EXERCISE REQUIREMENTS: Copy the data. Keep every character as given.

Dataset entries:
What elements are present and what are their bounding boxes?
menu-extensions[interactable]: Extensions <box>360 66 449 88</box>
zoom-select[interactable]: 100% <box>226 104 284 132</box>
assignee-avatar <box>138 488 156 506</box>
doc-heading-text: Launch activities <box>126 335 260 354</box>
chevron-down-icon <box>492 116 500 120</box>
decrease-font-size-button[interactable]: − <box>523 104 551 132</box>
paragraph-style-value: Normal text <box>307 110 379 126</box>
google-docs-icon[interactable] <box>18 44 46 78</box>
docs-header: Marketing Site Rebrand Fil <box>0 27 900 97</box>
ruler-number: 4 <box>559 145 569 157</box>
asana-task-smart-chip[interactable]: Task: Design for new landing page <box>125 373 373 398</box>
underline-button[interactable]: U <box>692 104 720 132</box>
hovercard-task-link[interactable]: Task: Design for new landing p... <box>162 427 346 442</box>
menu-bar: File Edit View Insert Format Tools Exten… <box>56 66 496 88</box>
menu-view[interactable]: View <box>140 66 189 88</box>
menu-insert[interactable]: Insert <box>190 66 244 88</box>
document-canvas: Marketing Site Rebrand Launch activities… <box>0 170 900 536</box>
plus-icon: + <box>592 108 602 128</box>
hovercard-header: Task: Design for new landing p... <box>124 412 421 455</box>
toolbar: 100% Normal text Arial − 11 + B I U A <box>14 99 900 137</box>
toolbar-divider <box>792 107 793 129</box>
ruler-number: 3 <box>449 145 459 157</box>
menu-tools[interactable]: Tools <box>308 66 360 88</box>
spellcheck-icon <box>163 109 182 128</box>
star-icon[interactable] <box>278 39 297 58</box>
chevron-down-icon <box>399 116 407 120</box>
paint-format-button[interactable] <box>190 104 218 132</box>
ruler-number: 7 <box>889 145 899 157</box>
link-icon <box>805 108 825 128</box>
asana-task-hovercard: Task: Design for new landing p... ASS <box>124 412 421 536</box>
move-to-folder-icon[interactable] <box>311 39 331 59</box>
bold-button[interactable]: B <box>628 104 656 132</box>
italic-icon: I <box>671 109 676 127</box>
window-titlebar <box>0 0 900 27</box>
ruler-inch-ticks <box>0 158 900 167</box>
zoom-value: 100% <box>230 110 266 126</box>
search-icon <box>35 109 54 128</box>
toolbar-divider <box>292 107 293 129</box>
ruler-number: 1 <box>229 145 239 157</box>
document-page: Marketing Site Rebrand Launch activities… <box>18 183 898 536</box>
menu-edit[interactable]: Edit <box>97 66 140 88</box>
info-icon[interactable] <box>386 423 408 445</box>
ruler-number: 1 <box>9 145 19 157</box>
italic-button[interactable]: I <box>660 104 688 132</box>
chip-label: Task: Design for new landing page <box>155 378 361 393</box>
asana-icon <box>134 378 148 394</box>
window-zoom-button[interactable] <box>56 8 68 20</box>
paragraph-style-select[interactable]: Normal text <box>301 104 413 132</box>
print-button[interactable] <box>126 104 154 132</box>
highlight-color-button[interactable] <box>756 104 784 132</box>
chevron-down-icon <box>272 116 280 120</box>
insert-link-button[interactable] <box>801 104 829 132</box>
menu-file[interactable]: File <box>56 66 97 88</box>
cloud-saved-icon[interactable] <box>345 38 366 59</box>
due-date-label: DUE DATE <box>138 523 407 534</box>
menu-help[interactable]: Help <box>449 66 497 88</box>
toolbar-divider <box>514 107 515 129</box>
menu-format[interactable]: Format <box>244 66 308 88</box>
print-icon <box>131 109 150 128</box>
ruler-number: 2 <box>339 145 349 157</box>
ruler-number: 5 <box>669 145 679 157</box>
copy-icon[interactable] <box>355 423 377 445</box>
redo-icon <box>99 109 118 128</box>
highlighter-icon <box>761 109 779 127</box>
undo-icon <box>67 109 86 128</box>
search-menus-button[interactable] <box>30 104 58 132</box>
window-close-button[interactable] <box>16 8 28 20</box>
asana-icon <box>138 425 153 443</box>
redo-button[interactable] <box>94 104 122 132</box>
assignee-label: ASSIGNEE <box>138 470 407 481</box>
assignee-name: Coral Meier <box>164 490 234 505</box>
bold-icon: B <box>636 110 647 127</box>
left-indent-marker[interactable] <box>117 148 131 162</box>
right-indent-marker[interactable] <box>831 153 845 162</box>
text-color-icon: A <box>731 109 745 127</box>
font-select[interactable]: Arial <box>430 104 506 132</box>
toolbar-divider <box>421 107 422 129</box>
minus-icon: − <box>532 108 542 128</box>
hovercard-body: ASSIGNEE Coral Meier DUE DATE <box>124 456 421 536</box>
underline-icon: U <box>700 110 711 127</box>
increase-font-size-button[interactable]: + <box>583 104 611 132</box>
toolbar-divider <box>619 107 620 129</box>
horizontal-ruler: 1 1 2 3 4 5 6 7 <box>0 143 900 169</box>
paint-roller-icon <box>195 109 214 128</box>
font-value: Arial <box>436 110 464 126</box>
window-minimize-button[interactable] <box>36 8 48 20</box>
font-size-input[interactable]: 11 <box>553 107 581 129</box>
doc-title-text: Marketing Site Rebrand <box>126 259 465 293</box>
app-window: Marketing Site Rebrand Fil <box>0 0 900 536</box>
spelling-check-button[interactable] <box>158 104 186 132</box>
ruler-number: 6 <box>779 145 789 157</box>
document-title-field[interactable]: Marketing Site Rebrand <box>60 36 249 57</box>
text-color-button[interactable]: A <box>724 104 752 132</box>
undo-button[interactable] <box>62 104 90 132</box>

EXPECTED ANSWER:
What elements are present and what are their bounding boxes?
menu-extensions[interactable]: Extensions <box>360 66 449 88</box>
zoom-select[interactable]: 100% <box>226 104 284 132</box>
assignee-avatar <box>138 488 156 506</box>
doc-heading-text: Launch activities <box>126 335 260 354</box>
chevron-down-icon <box>492 116 500 120</box>
decrease-font-size-button[interactable]: − <box>523 104 551 132</box>
paragraph-style-value: Normal text <box>307 110 379 126</box>
google-docs-icon[interactable] <box>18 44 46 78</box>
docs-header: Marketing Site Rebrand Fil <box>0 27 900 97</box>
ruler-number: 4 <box>559 145 569 157</box>
asana-task-smart-chip[interactable]: Task: Design for new landing page <box>125 373 373 398</box>
underline-button[interactable]: U <box>692 104 720 132</box>
hovercard-task-link[interactable]: Task: Design for new landing p... <box>162 427 346 442</box>
menu-bar: File Edit View Insert Format Tools Exten… <box>56 66 496 88</box>
menu-view[interactable]: View <box>140 66 189 88</box>
menu-insert[interactable]: Insert <box>190 66 244 88</box>
document-canvas: Marketing Site Rebrand Launch activities… <box>0 170 900 536</box>
plus-icon: + <box>592 108 602 128</box>
hovercard-header: Task: Design for new landing p... <box>124 412 421 455</box>
toolbar: 100% Normal text Arial − 11 + B I U A <box>14 99 900 137</box>
toolbar-divider <box>792 107 793 129</box>
ruler-number: 3 <box>449 145 459 157</box>
menu-tools[interactable]: Tools <box>308 66 360 88</box>
spellcheck-icon <box>163 109 182 128</box>
star-icon[interactable] <box>278 39 297 58</box>
chevron-down-icon <box>399 116 407 120</box>
paint-format-button[interactable] <box>190 104 218 132</box>
ruler-number: 7 <box>889 145 899 157</box>
link-icon <box>805 108 825 128</box>
asana-task-hovercard: Task: Design for new landing p... ASS <box>124 412 421 536</box>
move-to-folder-icon[interactable] <box>311 39 331 59</box>
bold-button[interactable]: B <box>628 104 656 132</box>
italic-icon: I <box>671 109 676 127</box>
window-titlebar <box>0 0 900 27</box>
ruler-inch-ticks <box>0 158 900 167</box>
zoom-value: 100% <box>230 110 266 126</box>
search-icon <box>35 109 54 128</box>
toolbar-divider <box>292 107 293 129</box>
ruler-number: 1 <box>229 145 239 157</box>
document-page: Marketing Site Rebrand Launch activities… <box>18 183 898 536</box>
menu-edit[interactable]: Edit <box>97 66 140 88</box>
info-icon[interactable] <box>386 423 408 445</box>
ruler-number: 1 <box>9 145 19 157</box>
italic-button[interactable]: I <box>660 104 688 132</box>
chip-label: Task: Design for new landing page <box>155 378 361 393</box>
asana-icon <box>134 378 148 394</box>
window-zoom-button[interactable] <box>56 8 68 20</box>
paragraph-style-select[interactable]: Normal text <box>301 104 413 132</box>
print-button[interactable] <box>126 104 154 132</box>
highlight-color-button[interactable] <box>756 104 784 132</box>
chevron-down-icon <box>272 116 280 120</box>
insert-link-button[interactable] <box>801 104 829 132</box>
menu-file[interactable]: File <box>56 66 97 88</box>
cloud-saved-icon[interactable] <box>345 38 366 59</box>
due-date-label: DUE DATE <box>138 523 407 534</box>
menu-help[interactable]: Help <box>449 66 497 88</box>
toolbar-divider <box>514 107 515 129</box>
menu-format[interactable]: Format <box>244 66 308 88</box>
print-icon <box>131 109 150 128</box>
ruler-number: 2 <box>339 145 349 157</box>
ruler-number: 5 <box>669 145 679 157</box>
copy-icon[interactable] <box>355 423 377 445</box>
redo-icon <box>99 109 118 128</box>
highlighter-icon <box>761 109 779 127</box>
undo-icon <box>67 109 86 128</box>
search-menus-button[interactable] <box>30 104 58 132</box>
window-close-button[interactable] <box>16 8 28 20</box>
asana-icon <box>138 425 153 443</box>
redo-button[interactable] <box>94 104 122 132</box>
assignee-label: ASSIGNEE <box>138 470 407 481</box>
assignee-name: Coral Meier <box>164 490 234 505</box>
bold-icon: B <box>636 110 647 127</box>
left-indent-marker[interactable] <box>117 148 131 162</box>
right-indent-marker[interactable] <box>831 153 845 162</box>
text-color-icon: A <box>731 109 745 127</box>
font-select[interactable]: Arial <box>430 104 506 132</box>
toolbar-divider <box>421 107 422 129</box>
minus-icon: − <box>532 108 542 128</box>
hovercard-body: ASSIGNEE Coral Meier DUE DATE <box>124 456 421 536</box>
underline-icon: U <box>700 110 711 127</box>
increase-font-size-button[interactable]: + <box>583 104 611 132</box>
toolbar-divider <box>619 107 620 129</box>
horizontal-ruler: 1 1 2 3 4 5 6 7 <box>0 143 900 169</box>
paint-roller-icon <box>195 109 214 128</box>
font-value: Arial <box>436 110 464 126</box>
window-minimize-button[interactable] <box>36 8 48 20</box>
font-size-input[interactable]: 11 <box>553 107 581 129</box>
doc-title-text: Marketing Site Rebrand <box>126 259 465 293</box>
app-window: Marketing Site Rebrand Fil <box>0 0 900 536</box>
spelling-check-button[interactable] <box>158 104 186 132</box>
ruler-number: 6 <box>779 145 789 157</box>
document-title-field[interactable]: Marketing Site Rebrand <box>60 36 249 57</box>
text-color-button[interactable]: A <box>724 104 752 132</box>
undo-button[interactable] <box>62 104 90 132</box>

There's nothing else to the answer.